NFRW Republican Woman's Holiday Cookbook, published in 1971. Recipes were solicited from the members of the National Federation of Republican Women. The books contains tips and hints for numerous party themes with suggested menus and decor.
The recipes begin with a New Year's Eve party with featured dishes from Pat Nixon - Sesame Cheese Balls, Mamie Eisenhower's Million Dollar Fudge - a perennial favorite found in many a community cookbook and an Elk Stroganoff. Next up is a Lincoln Birthday celebration featuring "Pioneer" food including roast venison, followed by a Valentine's Day dinner with duck with orange sauce or a broiled lobster tail. All the chapters contain recipes for entrées, appetizers vegetables/sides, beverages and desserts appropriate for each occasion.

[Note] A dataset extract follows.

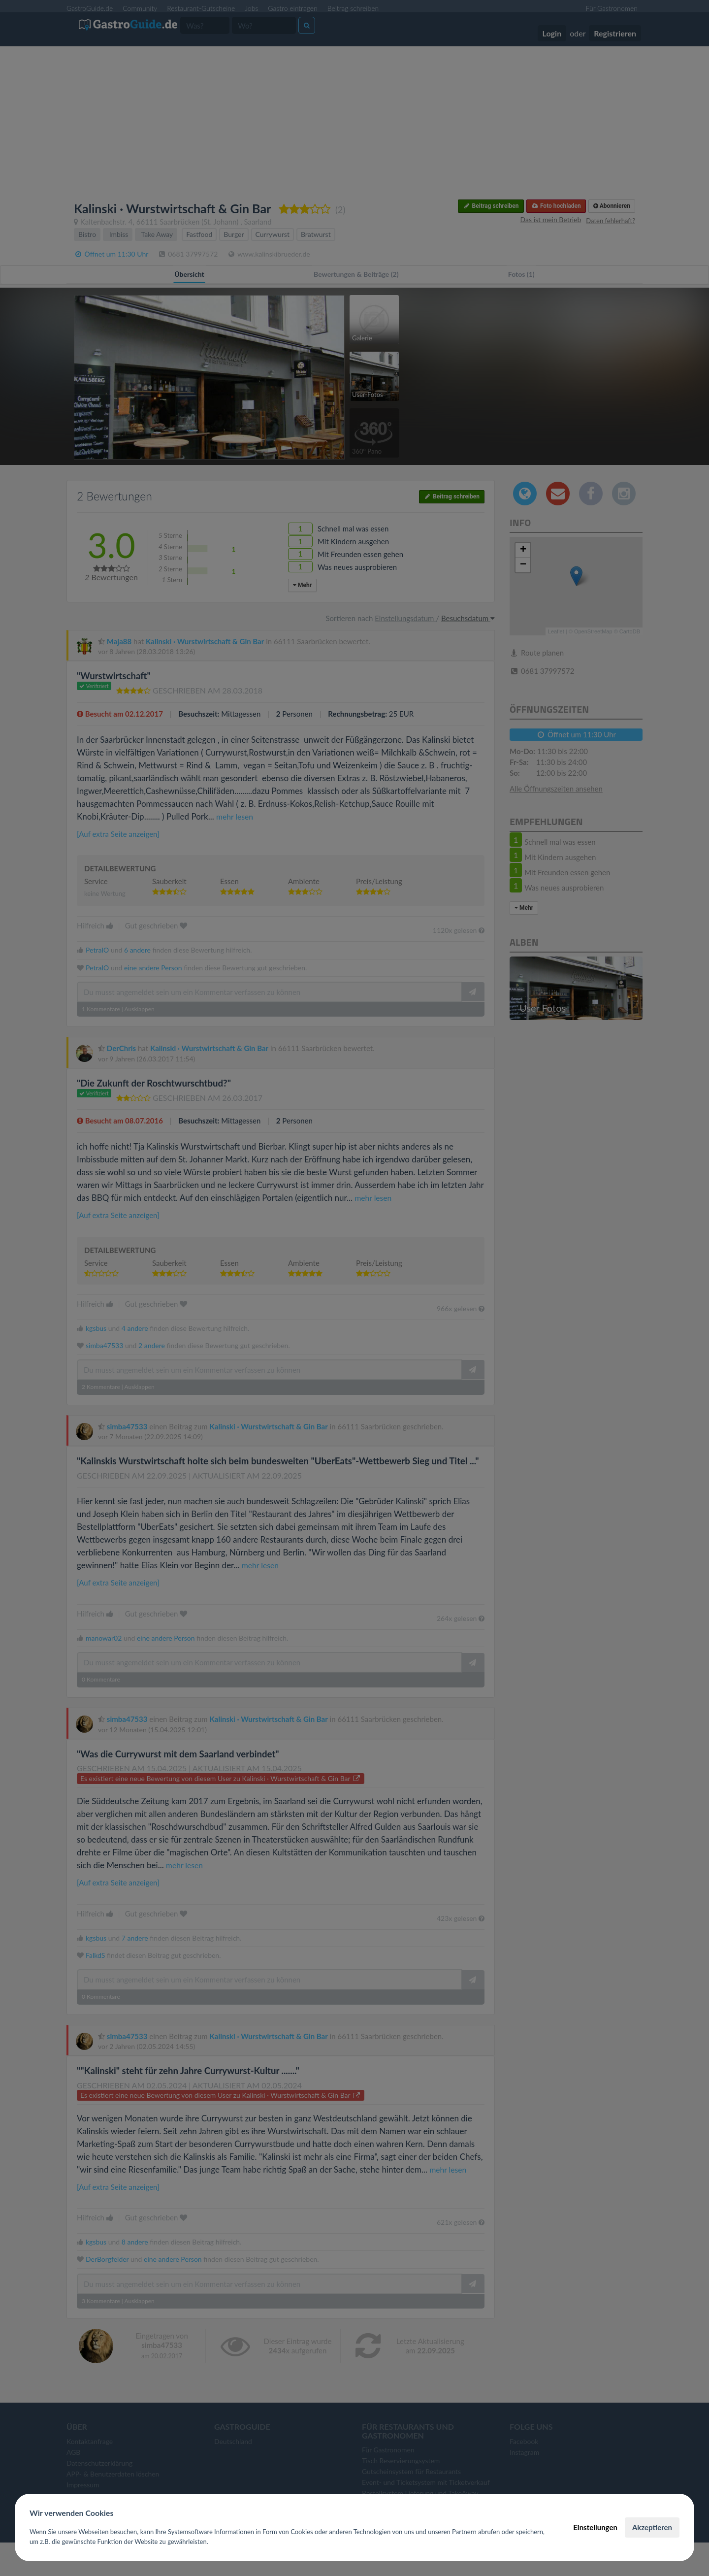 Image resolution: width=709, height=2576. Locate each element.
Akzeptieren (652, 2527)
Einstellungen (595, 2527)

A few other notable holidays are a birthday celebration for George Washington featuring a menu full of cherry themed meals, St. Patrick's Day with its corned beef & cabbage main meal along with Potatoes O'Brien and Irish oatmeal bread, a Fourth of July picnic with potato salad and fried chicken, while Labor Day favors grilled Cornish hens with a rice pilaf. Moving towards the last few months of the year are a Halloween party - sloppy joes, BBQ, candied apples and ciders & punch, plus the usual Thanksgiving and Christmas fare.
An unusual dish, a Shrimp Christmas tree made with endive and boiled shrimp - is not as horrifying as it sounds. The rest of the chapters delve into wedding & anniversaries, birthdays, a bachelor's brunch and a bridesmaid's luncheon (lobster and a mushroom fricassee) and finally game nights - bridge and poker parties.
The Linly Heflin Cook Book, published in 1978. This is the revised fourth edition, with the original printing date in 1962. Linley Heflin is a women's service organization founded in 1919 in Alabama. The group started as a surgical dressing unit and in the present day offers scholarships to Alabama colleges for women in the state. The organization also published a cookbook tilted "Oven Magic" in 1940. The dishes were collected by the ladies of the group and reflect old favorites, Southern treasures and "used with great success" recipes.
Of course the usual fare is featured: beverages - including the "Pussyfoof" ~ simple syrup, the juice from 4 oranges and 6 lemons and gin, hors d'oeuvres, soups, breads - with a strange dish titled beer dessert waffles, cheese & eggs, entrées - in addition to the oft found beef and chicken, there are recipes for sweetbreads, capon, squab and pheasant, veggies, salads & dressings, sauces, and desserts - a dish named Kentucky Specialty - a concoction of marshmallows soaked in rum mixed with almond macaroons and topped with Cool Whip and cherries .
There is a chapter on patio foods with mostly grilled dishes including steaks, burger and kabobs. The final sections are wine and herb charts, plus helpful charts with weights, measurements and equivalents.